Altria's $12.8 billion Juul investment has been vaporized, said Carol Ryan in The Wall Street Journal. The maker of Marlboros had already "taken several impairments from its original" 35 percent stake, now worth a fraction of its original price. Worse, the Biden administration is threatening to slash the nicotine levels in combustible cigarettes, where Altria makes 90 percent of its revenue. "Juul was its best bet for diversifying," said Jonathan Guilford in Reuters Breakingviews. If there's a silver lining, it's that the value of Altria's stake could fall enough to void a noncompete agreement, enabling Altria to produce an alternative e-cigarette.

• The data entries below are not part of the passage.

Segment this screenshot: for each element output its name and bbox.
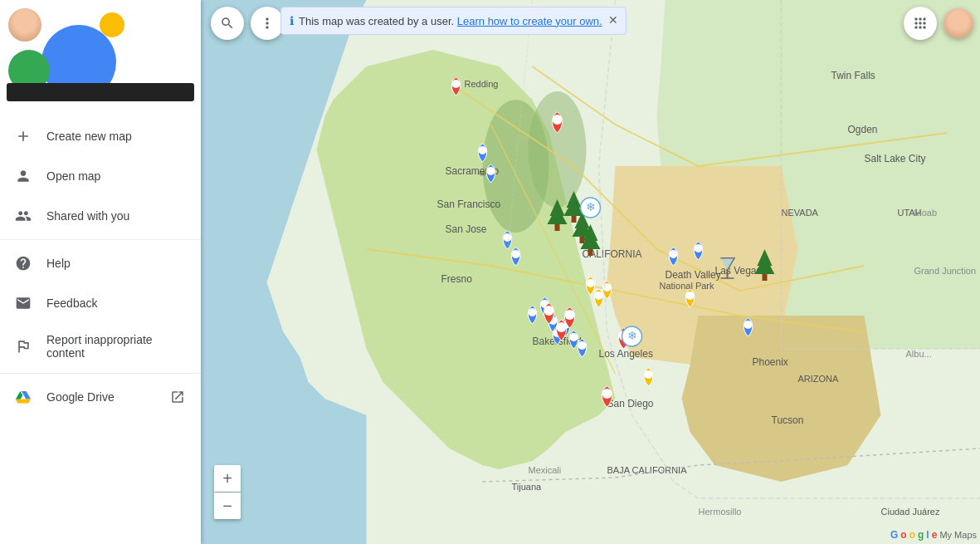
svg-text:Moab: Moab <box>914 208 938 218</box>
svg-point-2 <box>529 91 587 208</box>
map-container[interactable]: San Francisco San Jose Sacramento Fresno… <box>201 0 980 544</box>
more-options-button[interactable] <box>251 7 284 40</box>
plus-icon <box>13 126 33 146</box>
sidebar-item-label-shared-with-you: Shared with you <box>46 209 188 223</box>
svg-point-48 <box>587 279 595 287</box>
logo-text-bar <box>7 83 194 101</box>
main-panel: San Francisco San Jose Sacramento Fresno… <box>201 0 980 544</box>
svg-point-52 <box>686 292 695 300</box>
svg-point-32 <box>487 167 495 175</box>
search-button[interactable] <box>211 7 244 40</box>
svg-point-31 <box>479 146 487 154</box>
svg-point-41 <box>578 341 587 350</box>
sidebar-item-report-inappropriate[interactable]: Report inappropriate content <box>0 323 201 370</box>
email-icon <box>13 293 33 313</box>
watermark-mymaps: My Maps <box>939 530 977 540</box>
sidebar-item-label-help: Help <box>46 257 188 270</box>
svg-point-75 <box>744 321 753 329</box>
svg-text:Fresno: Fresno <box>441 273 473 285</box>
logo-yellow-circle <box>100 12 124 37</box>
sidebar-item-label-google-drive: Google Drive <box>46 390 154 404</box>
svg-text:Ogden: Ogden <box>848 124 878 135</box>
svg-text:San Jose: San Jose <box>446 223 487 235</box>
avatar-image <box>8 8 41 42</box>
header-right <box>904 7 973 40</box>
svg-text:Mexicali: Mexicali <box>529 465 562 475</box>
svg-point-51 <box>645 370 653 379</box>
svg-point-49 <box>595 292 603 300</box>
people-icon <box>13 206 33 226</box>
svg-point-30 <box>479 171 487 176</box>
svg-text:Grand Junction: Grand Junction <box>914 266 977 276</box>
svg-text:ARIZONA: ARIZONA <box>798 374 840 384</box>
person-icon <box>13 166 33 186</box>
svg-rect-58 <box>572 216 577 223</box>
avatar[interactable] <box>7 7 43 43</box>
svg-text:San Diego: San Diego <box>607 398 654 409</box>
svg-text:NEVADA: NEVADA <box>782 208 819 218</box>
svg-point-46 <box>602 389 612 399</box>
user-avatar-button[interactable] <box>943 8 973 38</box>
map-watermark: Google My Maps <box>890 529 977 541</box>
svg-text:Twin Falls: Twin Falls <box>831 70 875 81</box>
menu-divider-1 <box>0 239 201 240</box>
sidebar-item-feedback[interactable]: Feedback <box>0 283 201 323</box>
zoom-controls: + − <box>214 465 241 519</box>
sidebar-item-label-create-new-map: Create new map <box>46 130 188 143</box>
svg-text:Tucson: Tucson <box>772 414 804 426</box>
svg-rect-67 <box>763 274 768 281</box>
svg-text:Las Vegas: Las Vegas <box>715 265 762 277</box>
sidebar-item-label-open-map: Open map <box>46 169 188 183</box>
svg-point-45 <box>565 310 575 320</box>
svg-text:BAJA CALIFORNIA: BAJA CALIFORNIA <box>607 465 688 475</box>
svg-point-76 <box>452 80 461 88</box>
help-icon <box>13 253 33 273</box>
svg-text:❄: ❄ <box>586 200 596 213</box>
sidebar-header <box>0 0 201 116</box>
svg-rect-55 <box>555 224 560 231</box>
svg-text:Ciudad Juárez: Ciudad Juárez <box>881 507 940 517</box>
apps-button[interactable] <box>904 7 937 40</box>
svg-text:Salt Lake City: Salt Lake City <box>865 153 926 164</box>
svg-point-44 <box>557 322 567 332</box>
sidebar-item-open-map[interactable]: Open map <box>0 156 201 196</box>
svg-point-35 <box>529 308 537 316</box>
svg-text:Death Valley: Death Valley <box>666 269 721 281</box>
zoom-out-button[interactable]: − <box>214 493 241 519</box>
menu-divider-2 <box>0 373 201 374</box>
sidebar: Create new map Open map Shared with you <box>0 0 201 544</box>
svg-point-34 <box>512 250 520 258</box>
svg-text:Phoenix: Phoenix <box>753 356 788 368</box>
sidebar-item-google-drive[interactable]: Google Drive <box>0 377 201 417</box>
sidebar-item-create-new-map[interactable]: Create new map <box>0 116 201 156</box>
svg-text:Redding: Redding <box>465 79 499 89</box>
drive-icon <box>13 387 33 407</box>
svg-point-73 <box>695 244 703 252</box>
flag-icon <box>13 336 33 356</box>
svg-rect-64 <box>588 249 593 256</box>
sidebar-menu: Create new map Open map Shared with you <box>0 116 201 544</box>
sidebar-item-label-feedback: Feedback <box>46 297 188 310</box>
svg-point-40 <box>570 333 578 341</box>
svg-text:Tijuana: Tijuana <box>512 482 543 492</box>
svg-point-42 <box>553 115 563 125</box>
svg-text:National Park: National Park <box>660 281 715 291</box>
svg-point-43 <box>544 306 554 316</box>
svg-text:Los Angeles: Los Angeles <box>599 348 653 360</box>
sidebar-item-help[interactable]: Help <box>0 243 201 283</box>
sidebar-item-shared-with-you[interactable]: Shared with you <box>0 196 201 236</box>
svg-text:Albu...: Albu... <box>906 349 932 359</box>
svg-point-74 <box>670 250 678 258</box>
svg-text:❄: ❄ <box>627 329 637 342</box>
map-svg: San Francisco San Jose Sacramento Fresno… <box>201 0 980 544</box>
sidebar-item-label-report-inappropriate: Report inappropriate content <box>46 333 188 360</box>
external-link-icon <box>168 387 188 407</box>
svg-text:Hermosillo: Hermosillo <box>699 507 742 517</box>
zoom-in-button[interactable]: + <box>214 465 241 492</box>
svg-text:San Francisco: San Francisco <box>437 198 501 210</box>
svg-point-33 <box>504 233 512 242</box>
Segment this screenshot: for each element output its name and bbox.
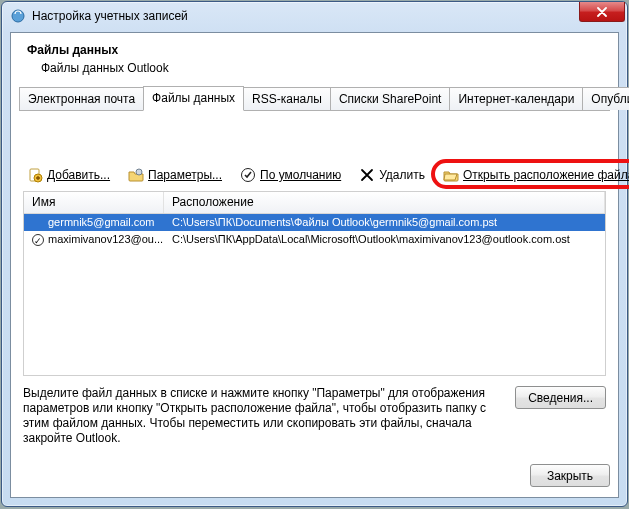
- window-title: Настройка учетных записей: [32, 9, 188, 23]
- client-area: Файлы данных Файлы данных Outlook Электр…: [10, 32, 619, 498]
- table-row[interactable]: maximivanov123@ou... C:\Users\ПК\AppData…: [24, 231, 605, 248]
- add-file-icon: [27, 167, 43, 183]
- help-row: Выделите файл данных в списке и нажмите …: [19, 376, 610, 446]
- tab-internet-calendars[interactable]: Интернет-календари: [449, 87, 583, 110]
- table-row[interactable]: germnik5@gmail.com C:\Users\ПК\Documents…: [24, 214, 605, 231]
- help-text: Выделите файл данных в списке и нажмите …: [23, 386, 505, 446]
- set-default-button[interactable]: По умолчанию: [236, 165, 345, 185]
- svg-point-3: [136, 169, 142, 175]
- dialog-window: Настройка учетных записей Файлы данных Ф…: [1, 1, 628, 507]
- add-button[interactable]: Добавить...: [23, 165, 114, 185]
- dialog-footer: Закрыть: [530, 464, 610, 487]
- folder-gear-icon: [128, 167, 144, 183]
- app-icon: [10, 8, 26, 24]
- titlebar[interactable]: Настройка учетных записей: [2, 2, 627, 30]
- close-button[interactable]: Закрыть: [530, 464, 610, 487]
- column-header-location[interactable]: Расположение: [164, 192, 605, 213]
- row-name: maximivanov123@ou...: [48, 231, 163, 248]
- toolbar: Добавить... Параметры... По умолчанию: [19, 159, 610, 191]
- table-header: Имя Расположение: [24, 192, 605, 214]
- tab-sharepoint[interactable]: Списки SharePoint: [330, 87, 451, 110]
- open-file-location-button[interactable]: Открыть расположение файла...: [439, 165, 629, 185]
- table-body: germnik5@gmail.com C:\Users\ПК\Documents…: [24, 214, 605, 248]
- delete-button[interactable]: Удалить: [355, 165, 429, 185]
- delete-x-icon: [359, 167, 375, 183]
- default-check-icon: [32, 234, 44, 246]
- page-title: Файлы данных: [27, 43, 602, 57]
- row-name: germnik5@gmail.com: [48, 214, 155, 231]
- check-circle-icon: [240, 167, 256, 183]
- row-location: C:\Users\ПК\Documents\Файлы Outlook\germ…: [164, 214, 605, 231]
- window-close-button[interactable]: [579, 2, 625, 22]
- tab-published[interactable]: Опубликован: [582, 87, 629, 110]
- tab-data-files[interactable]: Файлы данных: [143, 86, 244, 111]
- tab-rss[interactable]: RSS-каналы: [243, 87, 331, 110]
- tab-panel-data-files: Добавить... Параметры... По умолчанию: [19, 159, 610, 453]
- default-indicator-placeholder: [32, 217, 44, 229]
- open-folder-icon: [443, 167, 459, 183]
- page-header: Файлы данных Файлы данных Outlook: [11, 33, 618, 87]
- tab-email[interactable]: Электронная почта: [19, 87, 144, 110]
- details-button[interactable]: Сведения...: [515, 386, 606, 409]
- tab-strip: Электронная почта Файлы данных RSS-канал…: [19, 87, 610, 111]
- page-subtitle: Файлы данных Outlook: [27, 61, 602, 75]
- settings-button[interactable]: Параметры...: [124, 165, 226, 185]
- svg-point-0: [12, 10, 24, 22]
- row-location: C:\Users\ПК\AppData\Local\Microsoft\Outl…: [164, 231, 605, 248]
- column-header-name[interactable]: Имя: [24, 192, 164, 213]
- close-icon: [596, 7, 608, 17]
- data-files-table: Имя Расположение germnik5@gmail.com C:\U…: [23, 191, 606, 376]
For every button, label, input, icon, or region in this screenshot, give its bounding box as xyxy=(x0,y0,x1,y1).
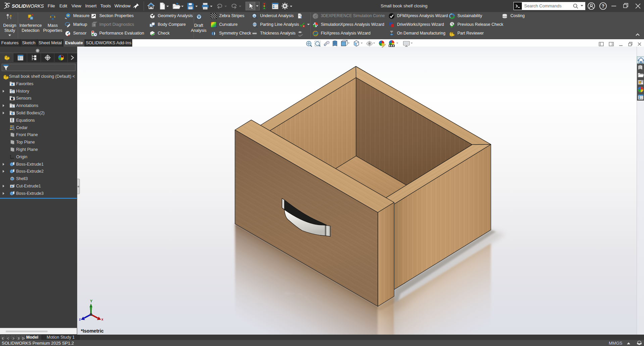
svg-text:?: ? xyxy=(602,3,605,9)
svg-text:z: z xyxy=(79,318,81,321)
svg-text:SOLIDWORKS: SOLIDWORKS xyxy=(12,3,44,9)
svg-text:?: ? xyxy=(153,24,155,28)
svg-text:Σ: Σ xyxy=(11,118,13,122)
svg-text:*Isometric: *Isometric xyxy=(81,328,104,334)
svg-text:A: A xyxy=(11,105,13,108)
svg-text:x: x xyxy=(101,318,103,321)
svg-text:?: ? xyxy=(300,16,302,19)
svg-text:Y: Y xyxy=(90,299,93,303)
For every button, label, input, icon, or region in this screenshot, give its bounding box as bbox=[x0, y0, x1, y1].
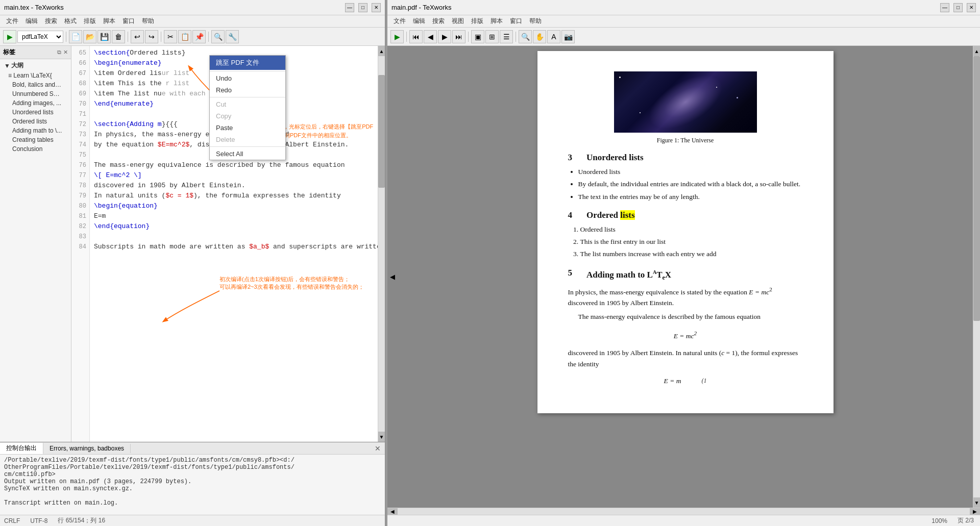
minimize-button[interactable]: — bbox=[345, 3, 354, 12]
menu-search[interactable]: 搜索 bbox=[42, 16, 60, 26]
sidebar-item-6[interactable]: Adding math to \... bbox=[0, 126, 71, 135]
pdf-zoom-in-button[interactable]: 🔍 bbox=[519, 30, 532, 43]
sidebar-section-title: ▼ 大纲 bbox=[0, 60, 71, 71]
sidebar-item-3[interactable]: Adding images, ... bbox=[0, 98, 71, 108]
tab-console[interactable]: 控制台输出 bbox=[0, 443, 43, 454]
compiler-select[interactable]: pdfLaTeX XeLaTeX LuaLaTeX bbox=[17, 31, 63, 43]
menu-file[interactable]: 文件 bbox=[3, 16, 21, 26]
left-menubar: 文件 编辑 搜索 格式 排版 脚本 窗口 帮助 bbox=[0, 15, 385, 28]
pdf-next-page-button[interactable]: ▶ bbox=[438, 30, 451, 43]
pdf-menu-search[interactable]: 搜索 bbox=[429, 16, 448, 26]
context-menu-cut[interactable]: Cut bbox=[210, 98, 285, 110]
pdf-menu-help[interactable]: 帮助 bbox=[526, 16, 545, 26]
pdf-last-page-button[interactable]: ⏭ bbox=[452, 30, 465, 43]
left-toolbar: ▶ pdfLaTeX XeLaTeX LuaLaTeX 📄 📂 💾 🗑 ↩ ↪ … bbox=[0, 28, 385, 46]
menu-scripts[interactable]: 脚本 bbox=[100, 16, 118, 26]
cut-button[interactable]: ✂ bbox=[164, 30, 177, 43]
undo-button[interactable]: ↩ bbox=[131, 30, 144, 43]
right-maximize-button[interactable]: □ bbox=[953, 3, 963, 12]
right-close-button[interactable]: ✕ bbox=[967, 3, 976, 12]
pdf-li-3-1: Unordered lists bbox=[578, 167, 803, 177]
pdf-scroll-right-btn[interactable]: ▶ bbox=[970, 508, 980, 515]
sidebar-close-icon[interactable]: ✕ bbox=[63, 49, 68, 56]
sidebar-item-8[interactable]: Conclusion bbox=[0, 144, 71, 154]
left-title: main.tex - TeXworks bbox=[4, 4, 64, 11]
sidebar-item-7[interactable]: Creating tables bbox=[0, 135, 71, 144]
sidebar-item-5[interactable]: Ordered lists bbox=[0, 117, 71, 126]
pdf-first-page-button[interactable]: ⏮ bbox=[409, 30, 423, 43]
pdf-scroll-left-btn[interactable]: ◀ bbox=[387, 508, 398, 515]
code-editor[interactable]: 6566676869 7071727374 7576777879 8081828… bbox=[71, 46, 378, 442]
scroll-down-button[interactable]: ▼ bbox=[378, 432, 385, 442]
pdf-scroll-up[interactable]: ▲ bbox=[973, 46, 980, 56]
pdf-scrollbar-h[interactable]: ◀ ▶ bbox=[387, 508, 980, 515]
pdf-view-single-button[interactable]: ▣ bbox=[471, 30, 484, 43]
scroll-up-button[interactable]: ▲ bbox=[378, 46, 385, 56]
collapse-icon[interactable]: ▼ bbox=[4, 62, 10, 69]
sidebar-controls: ⧉ ✕ bbox=[57, 49, 68, 56]
sidebar-item-2[interactable]: Unnumbered Sec... bbox=[0, 89, 71, 98]
code-line-81: E=m bbox=[94, 211, 374, 221]
remove-button[interactable]: 🗑 bbox=[112, 30, 125, 43]
sidebar-item-1[interactable]: Bold, italics and u... bbox=[0, 80, 71, 89]
menu-format[interactable]: 格式 bbox=[61, 16, 80, 26]
menu-window[interactable]: 窗口 bbox=[119, 16, 138, 26]
left-panel: main.tex - TeXworks — □ ✕ 文件 编辑 搜索 格式 排版… bbox=[0, 0, 385, 526]
search-button[interactable]: 🔍 bbox=[211, 30, 225, 43]
close-button[interactable]: ✕ bbox=[372, 3, 381, 12]
context-menu-redo[interactable]: Redo bbox=[210, 84, 285, 96]
status-position: 行 65/154；列 16 bbox=[58, 516, 105, 525]
tools-button[interactable]: 🔧 bbox=[226, 30, 239, 43]
pdf-scroll-track[interactable] bbox=[973, 56, 980, 497]
pdf-content[interactable]: Figure 1: The Universe 3Unordered lists … bbox=[398, 46, 973, 508]
redo-button[interactable]: ↪ bbox=[145, 30, 158, 43]
right-minimize-button[interactable]: — bbox=[940, 3, 949, 12]
pdf-prev-page-button[interactable]: ◀ bbox=[424, 30, 437, 43]
pdf-hand-tool-button[interactable]: ✋ bbox=[533, 30, 546, 43]
editor-scrollbar[interactable]: ▲ ▼ bbox=[378, 46, 385, 442]
context-menu-goto-pdf[interactable]: 跳至 PDF 文件 bbox=[210, 56, 285, 70]
bottom-panel: 控制台输出 Errors, warnings, badboxes ✕ /Port… bbox=[0, 442, 385, 526]
new-file-button[interactable]: 📄 bbox=[69, 30, 82, 43]
pdf-snapshot-button[interactable]: 📷 bbox=[561, 30, 575, 43]
pdf-scroll-thumb[interactable] bbox=[973, 56, 980, 321]
sidebar-item-0[interactable]: ≡ Learn \LaTeX{ bbox=[0, 71, 71, 80]
pdf-text-tool-button[interactable]: A bbox=[547, 30, 560, 43]
pdf-scroll-left[interactable]: ◀ bbox=[387, 46, 398, 508]
sidebar-detach-icon[interactable]: ⧉ bbox=[57, 49, 61, 56]
play-button[interactable]: ▶ bbox=[3, 30, 16, 43]
maximize-button[interactable]: □ bbox=[358, 3, 368, 12]
scroll-track[interactable] bbox=[378, 56, 385, 432]
menu-help[interactable]: 帮助 bbox=[139, 16, 157, 26]
context-menu-copy[interactable]: Copy bbox=[210, 110, 285, 122]
pdf-menu-file[interactable]: 文件 bbox=[390, 16, 409, 26]
pdf-scrollbar-v[interactable]: ▲ ▼ bbox=[973, 46, 980, 508]
pdf-menu-edit[interactable]: 编辑 bbox=[410, 16, 428, 26]
tab-errors[interactable]: Errors, warnings, badboxes bbox=[43, 444, 131, 453]
menu-typeset[interactable]: 排版 bbox=[81, 16, 99, 26]
context-menu-select-all[interactable]: Select All bbox=[210, 148, 285, 160]
section-3-title: Unordered lists bbox=[586, 153, 644, 163]
context-menu-paste[interactable]: Paste bbox=[210, 122, 285, 134]
bottom-close-button[interactable]: ✕ bbox=[371, 443, 385, 454]
paste-button-2[interactable]: 📌 bbox=[192, 30, 206, 43]
pdf-scroll-down[interactable]: ▼ bbox=[973, 497, 980, 508]
context-menu-delete[interactable]: Delete bbox=[210, 134, 285, 145]
pdf-play-button[interactable]: ▶ bbox=[390, 30, 404, 43]
pdf-menu-window[interactable]: 窗口 bbox=[507, 16, 525, 26]
sidebar-item-4[interactable]: Unordered lists bbox=[0, 108, 71, 117]
copy-button-2[interactable]: 📋 bbox=[178, 30, 191, 43]
save-file-button[interactable]: 💾 bbox=[97, 30, 111, 43]
menu-edit[interactable]: 编辑 bbox=[22, 16, 41, 26]
pdf-menu-view[interactable]: 视图 bbox=[449, 16, 467, 26]
pdf-menu-scripts[interactable]: 脚本 bbox=[487, 16, 506, 26]
pdf-view-cont-button[interactable]: ☰ bbox=[500, 30, 513, 43]
section-4-num: 4 bbox=[568, 210, 573, 220]
pdf-view-double-button[interactable]: ⊞ bbox=[485, 30, 499, 43]
scroll-thumb[interactable] bbox=[378, 75, 385, 188]
pdf-menu-typeset[interactable]: 排版 bbox=[468, 16, 486, 26]
pdf-ol-4: Ordered lists This is the first entry in… bbox=[580, 224, 803, 260]
open-file-button[interactable]: 📂 bbox=[83, 30, 96, 43]
pdf-li-3-2: By default, the individual entries are i… bbox=[578, 179, 803, 189]
context-menu-undo[interactable]: Undo bbox=[210, 72, 285, 84]
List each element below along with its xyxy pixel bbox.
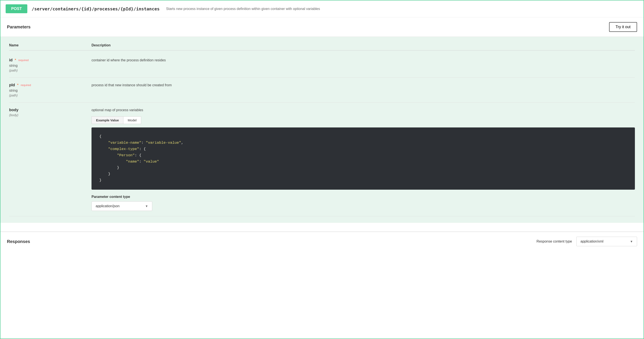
code-string: "complex-type" [108,147,139,151]
param-location-id: (path) [9,68,92,72]
table-row: body (body) optional map of process vari… [9,102,635,216]
required-label-pid: required [20,83,31,87]
code-string: "value" [144,160,159,164]
code-example-block: { "variable-name": "variable-value", "co… [92,127,635,190]
param-left-pid: pId * required string (path) [9,83,92,97]
method-badge: POST [6,4,27,13]
response-content-type-label: Response content type [536,240,572,243]
content-type-select[interactable]: application/json ▼ [92,201,152,211]
required-star-id: * [15,58,16,62]
param-name-row-id: id * required [9,58,92,62]
try-it-out-button[interactable]: Try it out [609,22,637,32]
param-location-body: (body) [9,113,92,117]
endpoint-path: /server/containers/{id}/processes/{pId}/… [32,6,160,11]
table-row: id * required string (path) container id… [9,53,635,78]
table-header: Name Description [9,43,635,50]
param-name-body: body [9,108,18,112]
endpoint-description: Starts new process instance of given pro… [166,7,320,11]
required-label-id: required [18,58,28,62]
table-row: pId * required string (path) process id … [9,78,635,102]
response-content-type-area: Response content type application/xml ▼ [536,237,637,246]
param-right-id: container id where the process definitio… [92,58,635,66]
tab-example-value[interactable]: Example Value [92,116,123,124]
param-name-id: id [9,58,12,62]
param-right-pid: process id that new instance should be c… [92,83,635,91]
tab-model[interactable]: Model [123,116,141,124]
content-type-label: Parameter content type [92,195,635,199]
content-type-section: Parameter content type application/json … [92,195,635,211]
param-name-row-pid: pId * required [9,83,92,87]
params-table: Name Description id * required string (p… [9,43,635,216]
code-string: "Person" [117,153,135,157]
chevron-down-icon: ▼ [145,204,148,208]
code-string: "variable-value" [146,141,181,145]
param-type-id: string [9,64,92,68]
param-name-row-body: body [9,108,92,112]
response-content-type-selected: application/xml [580,240,604,243]
col-header-description: Description [92,43,635,47]
code-string: "variable-name" [108,141,142,145]
chevron-down-icon: ▼ [630,240,633,243]
col-header-name: Name [9,43,92,47]
code-string: "name" [126,160,139,164]
param-description-id: container id where the process definitio… [92,58,635,62]
content-type-selected-value: application/json [96,204,120,208]
responses-section: Responses Response content type applicat… [0,232,644,251]
param-right-body: optional map of process variables Exampl… [92,108,635,211]
page-wrapper: POST /server/containers/{id}/processes/{… [0,0,644,339]
response-content-type-select[interactable]: application/xml ▼ [576,237,637,246]
param-left-id: id * required string (path) [9,58,92,72]
parameters-section: Parameters Try it out Name Description i… [0,17,644,223]
param-left-body: body (body) [9,108,92,117]
param-location-pid: (path) [9,93,92,97]
endpoint-header: POST /server/containers/{id}/processes/{… [0,0,644,17]
param-name-pid: pId [9,83,15,87]
example-tabs: Example Value Model [92,116,635,124]
required-star-pid: * [17,83,18,87]
parameters-title: Parameters [7,24,30,29]
param-description-body: optional map of process variables [92,108,635,112]
param-type-pid: string [9,89,92,92]
params-table-wrapper: Name Description id * required string (p… [0,37,644,223]
param-description-pid: process id that new instance should be c… [92,83,635,87]
responses-title: Responses [7,239,30,244]
parameters-header: Parameters Try it out [0,17,644,37]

What's the FDA's reasoning? asked Michelle Minton in the Washington Examiner. The agency said there was "no evidence of 'immediate hazard'" but cited "insufficient evidence about (Juul's) safety profile." It greenlit other e-cigarettes with "obviously worse toxicological profiles," such as Philip Morris' IQOS heated-tobacco device. But Juul has "been scapegoated as the cause of a supposed vaping 'epidemic,'" which has already declined sharply. "When it comes to nicotine, the Biden administration is basing decisions on politics rather than evidence." It's true that "no teenager should get hooked on any addictive substance if the government can help it," said the New York Daily News in an editorial. But "by every measurable indicator, vaping remains much healthier than lighting up a burning cigarette, and it can help people quit." Regulators should restrict e-cigarette advertising geared toward youth, but a ban forecloses a way for "adults looking to quit a legal but lethal habit" — and could drive them back to cigarettes.
The FDA can knock out Juul, but when it comes to teen smoking trends, it's still playing Whac-A-Mole, said Katharine Gammon in The Guardian. According to a recent survey, "Juul was only the fourth most popular e-cigarette product among middle and high school students." New vaping products are coming out faster than regulators can react. The most popular middle and high school brand now is a disposable e-cigarette called Puff Bar that comes in a variety of flavors and uses synthetic nicotine that isn't regulated by the FDA — but still wires kids "to become addicted."